All you need are a yoga or exercise mat (get them from Watsons, Guardian or ValueDollar for under $10) and an internet connection. There are zillions of workout and yoga videos on YouTube which don’t require any equipment. I know people who work out intensely at home almost every day without having to spend a cent on gym memberships.
Do online courses paid for by SkillsFuture credit
The people who came up with SkillsFuture anticipated the fact that many Singaporeans would be too lazy to get out of the house to attend courses. So they made it possible to take courses online as well, including selected ones on Udemy and Coursera. While these online courses are skewed towards technical and web-based subjects, there’s a fairly broad range of topics, from digital marketing and Adobe Illustrator to web development and programming. Since you’re broke, it’s a good thing you can pay using your SkillsFuture credit.
Engage in a creative hobby
If your only hobbies include choking your MMA sparring partners as they roll around red-faced on the ground, partying on yachts or golfing, you should probably find a hobby you can do solo for cheap when you’re broke. Creative hobbies usually fulfil both criteria. Learn to play the harmonica using online tutorials, practise your calligraphy skills, draw manga, or make useful household storage boxes thanks to origami.

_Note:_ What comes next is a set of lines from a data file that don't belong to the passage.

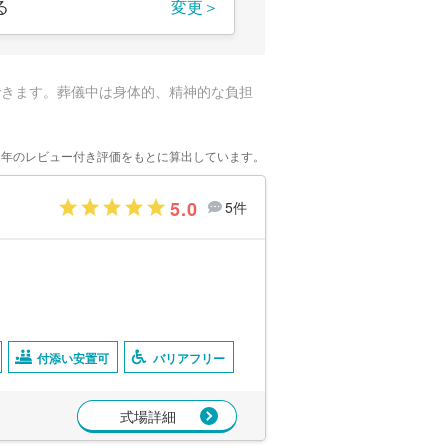
る
変更＞
できます。葬儀中は身体的、精神的な負担
2年のレビュー付き評価をもとに算出しています。
5.0
5件
付添い安置可
バリアフリー
式場詳細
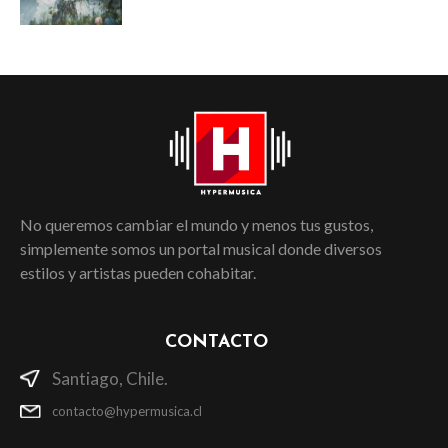
No queremos cambiar el mundo y menos tus gustos,
simplemente somos un portal musical donde diversos
estilos y artistas pueden cohabitar.
CONTACTO
Santiago, Chile.
contacto@hypermusica.cl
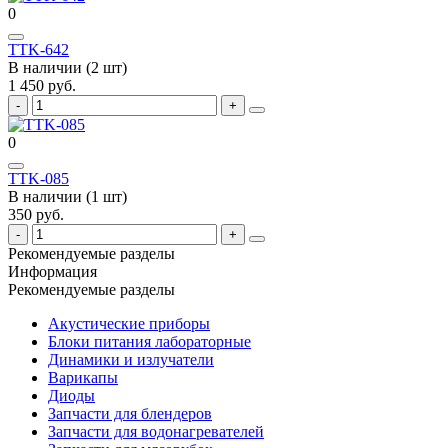
0
TTK-642
В наличии (2 шт)
1 450 руб.
0
TTK-085
В наличии (1 шт)
350 руб.
Рекомендуемые разделы
Информация
Рекомендуемые разделы
Акустические приборы
Блоки питания лабораторные
Динамики и излучатели
Варикапы
Диоды
Запчасти для блендеров
Запчасти для водонагревателей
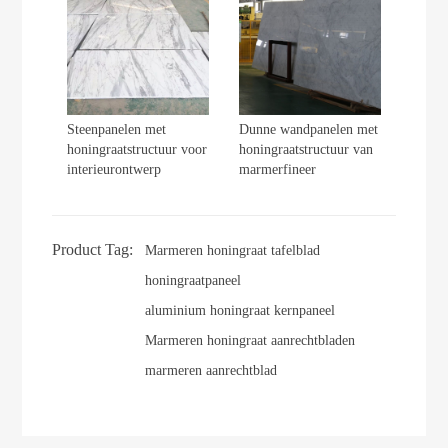
Steenpanelen met
Dunne wandpanelen met
honingraatstructuur voor
honingraatstructuur van
interieurontwerp
marmerfineer
Product Tag:
Marmeren honingraat tafelblad
honingraatpaneel
aluminium honingraat kernpaneel
Marmeren honingraat aanrechtbladen
marmeren aanrechtblad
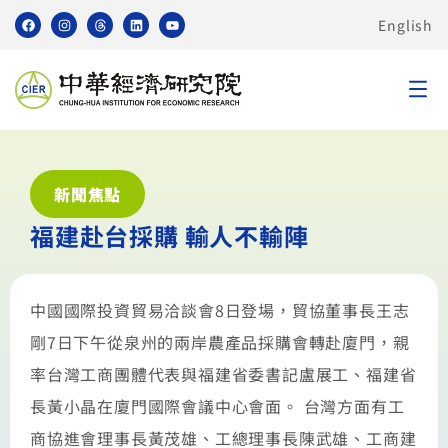
English
新聞焦點
福建赴台採購 輸人不輸陣
中國國際投資貿易洽談會8日登場，貿協董事長王志
剛7日下午從泉州的兩岸農產品採購會轉赴廈門，親
率台灣工商團體代表與福建省委書記盧展工、福建省
長黃小晶在廈門國際會議中心會面。 台灣方面有工
商協進會理事長黃茂雄、工總理事長陳武雄、工商建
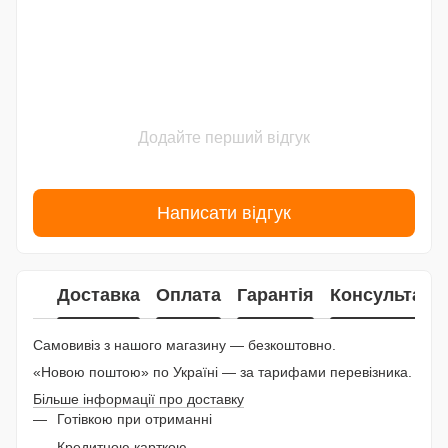
Додайте перший відгук
Написати відгук
Доставка
Оплата
Гарантія
Консультаці
Самовивіз з нашого магазину — безкоштовно.
«Новою поштою» по Україні — за тарифами перевізника.
Більше інформації про доставку
Готівкою при отриманні
Кредитною карткою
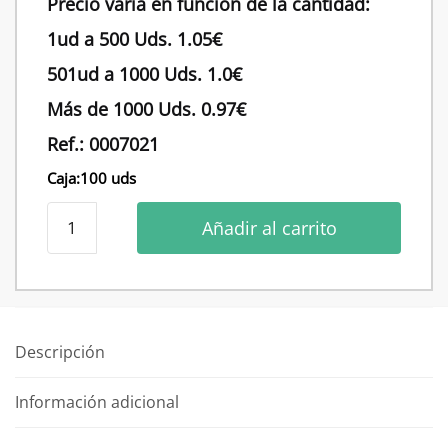
Precio varia en función de la cantidad:
1ud a 500 Uds. 1.05€
501ud a 1000 Uds. 1.0€
Más de 1000 Uds. 0.97€
Ref.: 0007021
Caja:100 uds
Percha
Añadir al carrito
de
madera
barnizada
mate
P66
Descripción
superba
blanca
Información adicional
cantidad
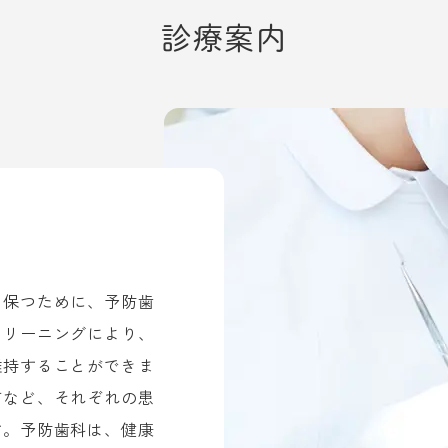
診療案内
く保つために、予防歯
クリーニングにより、
維持することができま
布など、それぞれの患
す。予防歯科は、健康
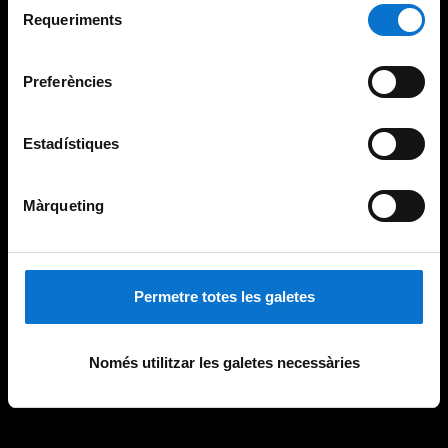
consultar la
Política de galetes del lloc web de la
Requeriments
de
Universitat de Barcelona
.
consentiment
Preferències
Estadístiques
Màrqueting
Permetre totes les galetes
Només utilitzar les galetes necessàries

Watch or read something good
We hesitate to suggest watching TV or reading, since this often devolves into mindless channel surfing or spending hours surfing articles people have shared on Facebook. Nothing wrong with the above, but when you spend your entire evening doing that you can’t help but get the feeling that you’ve just wasted a ton of time.
You’ll feel better if you are more deliberate about your choices. Pick a movie you’ve always wanted to watch or a book you’ve been promising yourself you’ll read, and make time to immerse yourself in them fully—that means no checking your phone for Whatsapp messages every 3 seconds.
You went crazy buying those face masks on that last trip to Seoul, and since you’re stuck at home now, you have all the time in the world to use them. Enjoy a body scrub in the shower, paint your nails or stick on an eye mask, all while listening to jazzy music or watching your favourite TV series. There are plenty of DIY recipes for soothing face masks that you find online to help you unwind after a long work day.
This is the default stay-at-home choice for 50% of Singaporeans under the age of 40, so we probably don’t need to say more.
Get in touch with old friends
So all of us have those old friends who finally managed to get a job overseas and then immediately skipped town. Or perhaps all your close friends now spend 99% of their free time looking after their kids. Spend your alone time making yourself feel less alone by getting in touch with old friends or doing something nice for someone you haven’t seen for a while.
Instead of liking and commenting on Facebook posts in hopes that your fading relationships with be rekindled, Skype with a friend based overseas or prepare a letter or gift for someone you haven’t seen in a while.
Experiment in the kitchen
Since you’re stuck at home, we’re assuming you’re forced to eat whatever’s available in the fridge or in your kitchen cabinets, which we sure hope isn’t limited to instant noodles. If you’re always complaining about how you don’t have the time to learn how to cook, the time is now. Check out this excellent YouTube channel that teaches you how to make some of Singaporeans’ best-loved dishes. Or, if you grew up with a maid and have no clue how to do anything, learn the basics at Start Cooking.